═══ DATA SUPPLIED

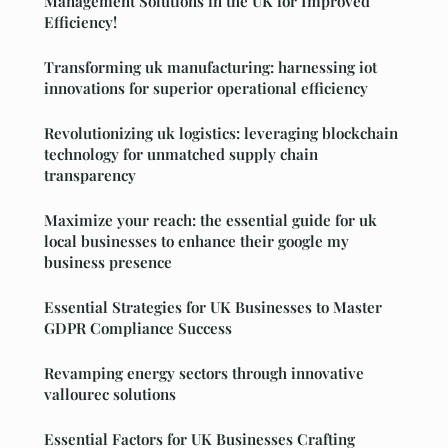
Management Solutions in the UK for Improved
Efficiency!
Transforming uk manufacturing: harnessing iot
innovations for superior operational efficiency
Revolutionizing uk logistics: leveraging blockchain
technology for unmatched supply chain
transparency
Maximize your reach: the essential guide for uk
local businesses to enhance their google my
business presence
Essential Strategies for UK Businesses to Master
GDPR Compliance Success
Revamping energy sectors through innovative
vallourec solutions
Essential Factors for UK Businesses Crafting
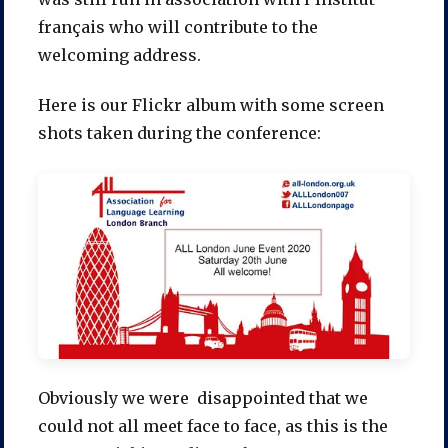
français who will contribute to the
welcoming address.
Here is our Flickr album with some screen
shots taken during the conference:
Obviously we were disappointed that we
could not all meet face to face, as this is the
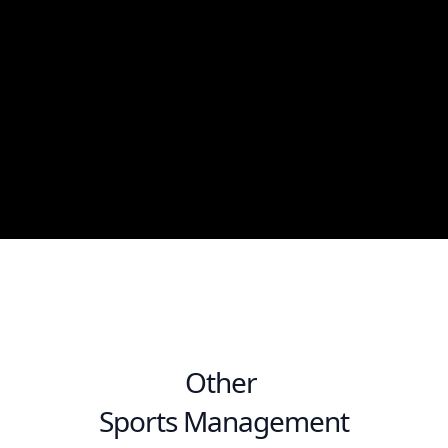
Other
Sports Management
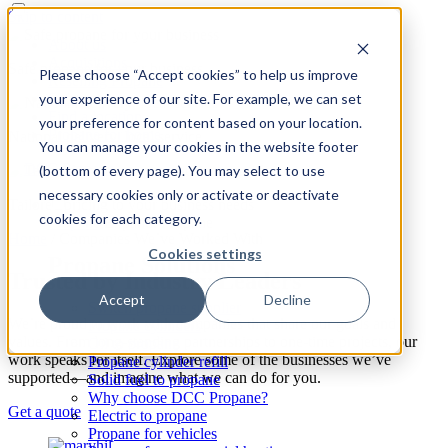
Skip to content
About us
Acquisitions
Safe propane for your business
Please choose “Accept cookies” to help us improve
Reselling Propane
your experience of our site. For example, we can set
Safety
Find a location
your preference for content based on your location.
Propane for home
National delivery, local service
You can manage your cookies in the website footer
(bottom of every page). You may select to use
necessary cookies only or activate or deactivate
Tailored pricing to your business needs
cookies for each category.
Propane
Expand: Propane
Home
/
Companies We’ve Worked With
Cookies settings
Propane Solutions
Trusted by Industry Leaders
Accept
Decline
Switch propane supplier
We’re proud to work with companies that share our goals and
Propane cylinders
values. From long-standing partnerships to one-time projects, our
Oil to propane
work speaks for itself. Explore some of the businesses we’ve
Propane cylinder refill
supported—and imagine what we can do for you.
Solid fuel to propane
Why choose DCC Propane?
Get a quote
Electric to propane
Propane for vehicles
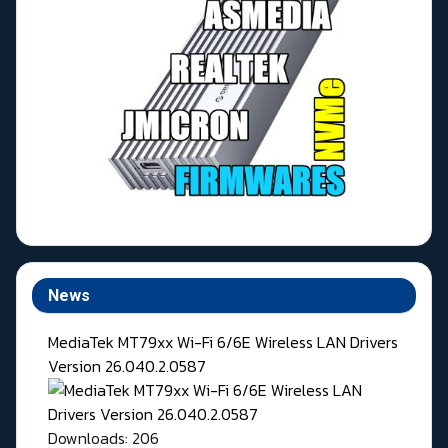
News
MediaTek MT79xx Wi-Fi 6/6E Wireless LAN Drivers
Version 26.040.2.0587
Downloads: 206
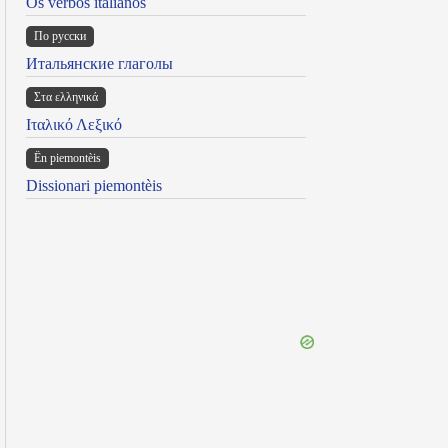
Os verbos italianos
По русски
Итальянские глаголы
Στα ελληνικά
Ιταλικό Λεξικό
Ën piemontèis
Dissionari piemontèis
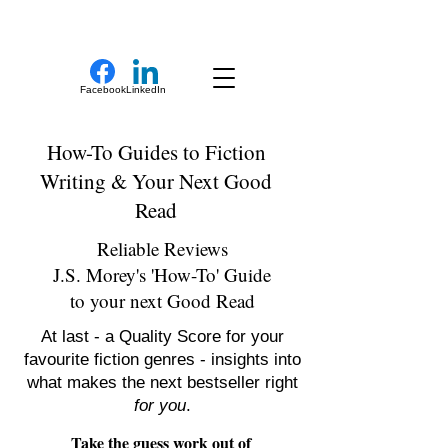
New Novel Writer
Facebook
LinkedIn
How-To Guides to Fiction
Writing & Your Next Good
Read
Reliable Reviews
J.S. Morey's 'How-To' Guide
to your next Good Read
At last - a Quality Score for your
favourite fiction genres - insights into
what makes the next bestseller right
for you
.
Take the guess work out of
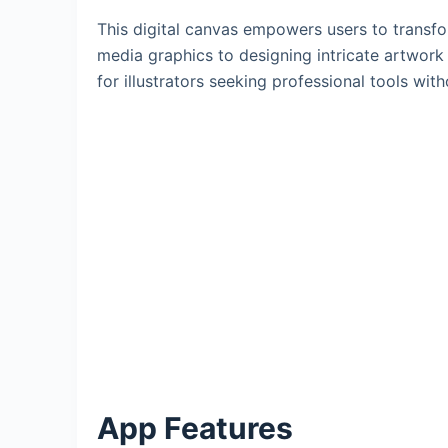
This digital canvas empowers users to transfo
media graphics to designing intricate artwork f
for illustrators seeking professional tools wit
App Features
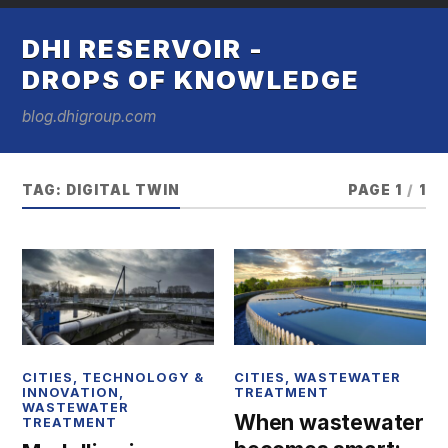
DHI RESERVOIR -
DROPS OF KNOWLEDGE
blog.dhigroup.com
TAG:
DIGITAL TWIN
PAGE 1
/
1
CITIES
,
TECHNOLOGY &
CITIES
,
WASTEWATER
INNOVATION
,
TREATMENT
WASTEWATER
When wastewater
TREATMENT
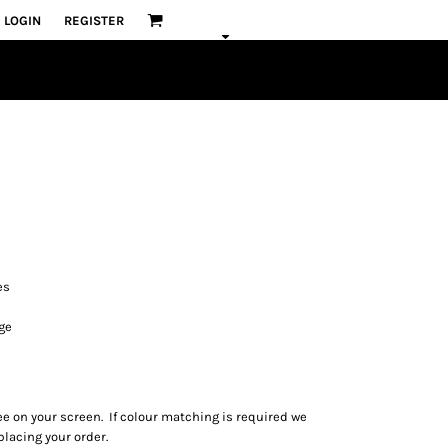
LOGIN
REGISTER
es
ge
ee on your screen. If colour matching is required we
lacing your order.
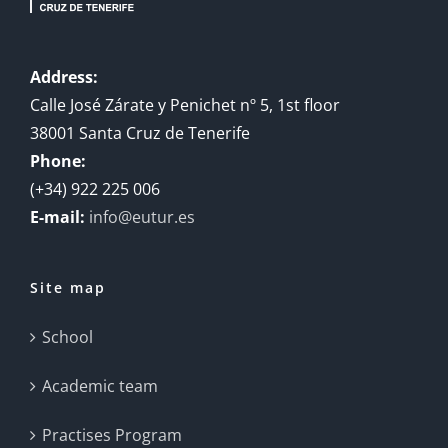
Address:
Calle José Zárate y Penichet nº 5, 1st floor
38001 Santa Cruz de Tenerife
Phone:
(+34) 922 225 006
E-mail:
info@eutur.es
Site map
School
Academic team
Practises Program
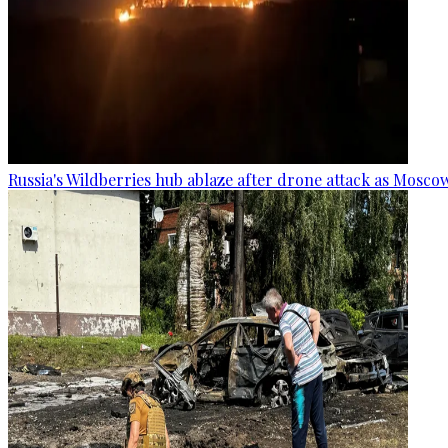
Russia's Wildberries hub ablaze after drone attack as Moscow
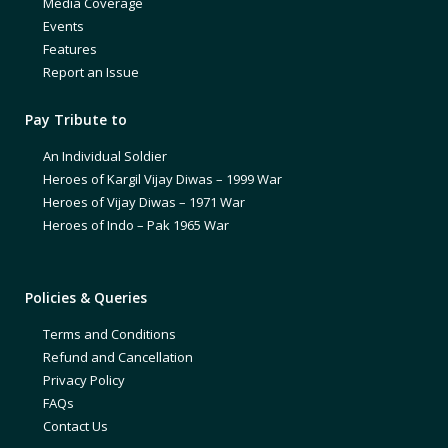
Media Coverage
Events
Features
Report an Issue
Pay Tribute to
An Individual Soldier
Heroes of Kargil Vijay Diwas – 1999 War
Heroes of Vijay Diwas – 1971 War
Heroes of Indo – Pak 1965 War
Policies & Queries
Terms and Conditions
Refund and Cancellation
Privacy Policy
FAQs
Contact Us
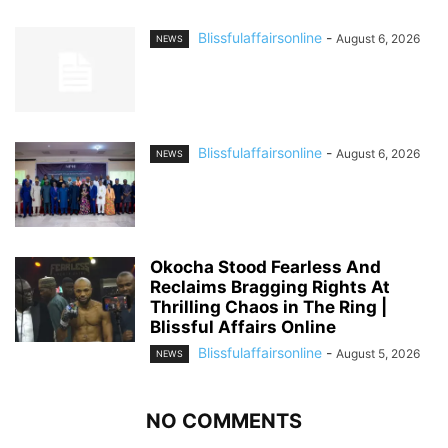
Blissfulaffairsonline
-
August 6, 2026
NEWS
Blissfulaffairsonline
-
August 6, 2026
NEWS
Okocha Stood Fearless And
Reclaims Bragging Rights At
Thrilling Chaos in The Ring |
Blissful Affairs Online
Blissfulaffairsonline
-
August 5, 2026
NEWS
NO COMMENTS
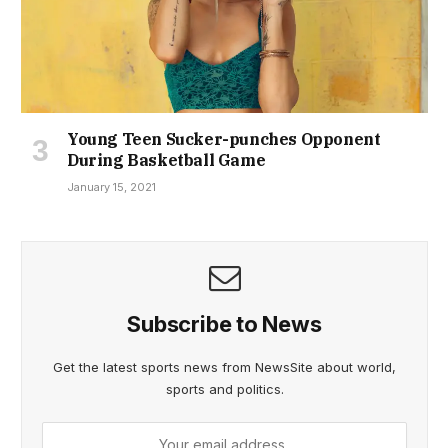
Young Teen Sucker-punches Opponent
During Basketball Game
January 15, 2021
Subscribe to News
Get the latest sports news from NewsSite about world,
sports and politics.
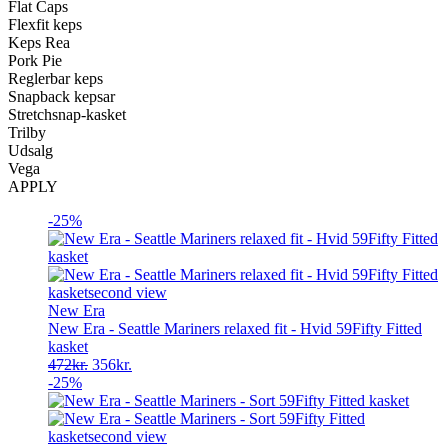
Flat Caps
Flexfit keps
Keps Rea
Pork Pie
Reglerbar keps
Snapback kepsar
Stretchsnap-kasket
Trilby
Udsalg
Vega
APPLY
-25%
New Era
New Era - Seattle Mariners relaxed fit - Hvid 59Fifty Fitted
kasket
Original
Current
472
kr.
356
kr.
price
price
-25%
was:
is:
472kr..
356kr..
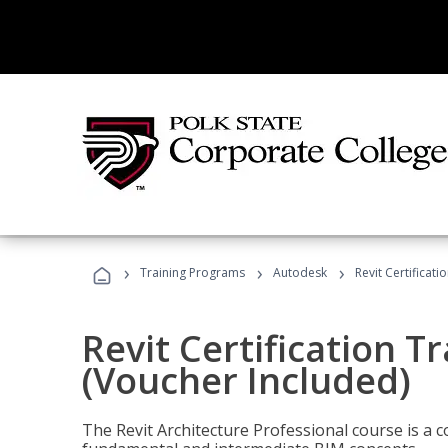
›
›
›
Training Programs
Autodesk
Revit Certificati
Revit Certification T
(Voucher Included)
The Revit Architecture Professional course is a 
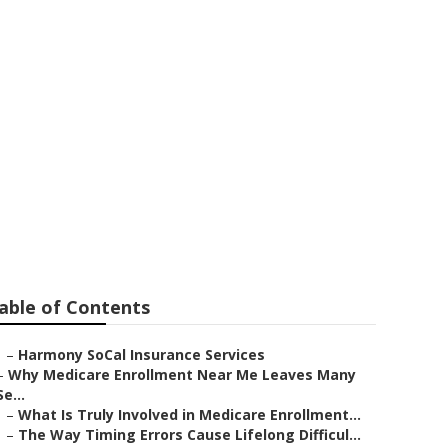
 Senior
able of Contents
–
Harmony SoCal Insurance Services
–
Why Medicare Enrollment Near Me Leaves Many
Se...
–
What Is Truly Involved in Medicare Enrollment...
–
The Way Timing Errors Cause Lifelong Difficul...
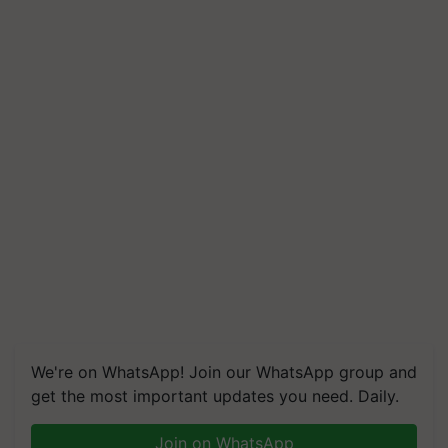
We're on WhatsApp! Join our WhatsApp group and
get the most important updates you need. Daily.
Join on WhatsApp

══════

Transcribe each of the records above precisely, with no pictures in the copy.

Management Solutions in the UK for Improved
Efficiency!
Transforming uk manufacturing: harnessing iot
innovations for superior operational efficiency
Revolutionizing uk logistics: leveraging blockchain
technology for unmatched supply chain
transparency
Maximize your reach: the essential guide for uk
local businesses to enhance their google my
business presence
Essential Strategies for UK Businesses to Master
GDPR Compliance Success
Revamping energy sectors through innovative
vallourec solutions
Essential Factors for UK Businesses Crafting
français who will contribute to the
welcoming address.
Here is our Flickr album with some screen
shots taken during the conference:
Obviously we were disappointed that we
could not all meet face to face, as this is the
Other
Sports Management
Skip to content
About us
Acquisitions
Safe propane for your business
Please choose “Accept cookies” to help us improve
Reselling Propane
your experience of our site. For example, we can set
Safety
Find a location
your preference for content based on your location.
Propane for home
National delivery, local service
You can manage your cookies in the website footer
(bottom of every page). You may select to use
necessary cookies only or activate or deactivate
Tailored pricing to your business needs
cookies for each category.
Propane
Expand: Propane
Home
/
Companies We’ve Worked With
Cookies settings
Propane Solutions
Trusted by Industry Leaders
Accept
Decline
Switch propane supplier
We’re proud to work with companies that share our goals and
Propane cylinders
values. From long-standing partnerships to one-time projects, our
Oil to propane
work speaks for itself. Explore some of the businesses we’ve
Propane cylinder refill
supported—and imagine what we can do for you.
Solid fuel to propane
Why choose DCC Propane?
Get a quote
Electric to propane
Propane for vehicles
News
MediaTek MT79xx Wi-Fi 6/6E Wireless LAN Drivers
Version 26.040.2.0587
Downloads: 206
Os verbos italianos
По русски
Итальянские глаголы
Στα ελληνικά
Ιταλικό Λεξικό
Ën piemontèis
Dissionari piemontèis
New Novel Writer
Facebook
LinkedIn
How-To Guides to Fiction
Writing & Your Next Good
Read
Reliable Reviews
J.S. Morey's 'How-To' Guide
to your next Good Read
At last - a Quality Score for your
favourite fiction genres - insights into
what makes the next bestseller right
for you
.
Take the guess work out of
This digital canvas empowers users to transfo
media graphics to designing intricate artwork f
for illustrators seeking professional tools wit
App Features
DHI RESERVOIR -
DROPS OF KNOWLEDGE
blog.dhigroup.com
TAG:
DIGITAL TWIN
PAGE 1
/
1
CITIES
,
TECHNOLOGY &
CITIES
,
WASTEWATER
INNOVATION
,
TREATMENT
WASTEWATER
When wastewater
TREATMENT
LOGIN
REGISTER
es
ge
ee on your screen. If colour matching is required we
lacing your order.
Address:
Calle José Zárate y Penichet nº 5, 1st floor
38001 Santa Cruz de Tenerife
Phone:
(+34) 922 225 006
E-mail:
info@eutur.es
Site map
School
Academic team
Practises Program
Russia's Wildberries hub ablaze after drone attack as Moscow
Media Coverage
Events
Features
Report an Issue
Pay Tribute to
An Individual Soldier
Heroes of Kargil Vijay Diwas – 1999 War
Heroes of Vijay Diwas – 1971 War
Heroes of Indo – Pak 1965 War
Policies & Queries
Terms and Conditions
Refund and Cancellation
Privacy Policy
FAQs
Contact Us
Blissfulaffairsonline
-
August 6, 2026
NEWS
Blissfulaffairsonline
-
August 6, 2026
NEWS
Okocha Stood Fearless And
Reclaims Bragging Rights At
Thrilling Chaos in The Ring |
Blissful Affairs Online
Blissfulaffairsonline
-
August 5, 2026
NEWS
NO COMMENTS
Young Teen Sucker-punches Opponent
During Basketball Game
January 15, 2021
Subscribe to News
Get the latest sports news from NewsSite about world,
sports and politics.
Flat Caps
Flexfit keps
Keps Rea
Pork Pie
Reglerbar keps
Snapback kepsar
Stretchsnap-kasket
Trilby
Udsalg
Vega
APPLY
-25%
New Era
New Era - Seattle Mariners relaxed fit - Hvid 59Fifty Fitted
kasket
Original
Current
472
kr.
356
kr.
price
price
-25%
was:
is:
472kr..
356kr..
›
›
›
Training Programs
Autodesk
Revit Certificati
Revit Certification T
(Voucher Included)
The Revit Architecture Professional course is a 
 Senior
able of Contents
–
Harmony SoCal Insurance Services
–
Why Medicare Enrollment Near Me Leaves Many
Se...
–
What Is Truly Involved in Medicare Enrollment...
–
The Way Timing Errors Cause Lifelong Difficul...
We're on WhatsApp! Join our WhatsApp group and
get the most important updates you need. Daily.
Join on WhatsApp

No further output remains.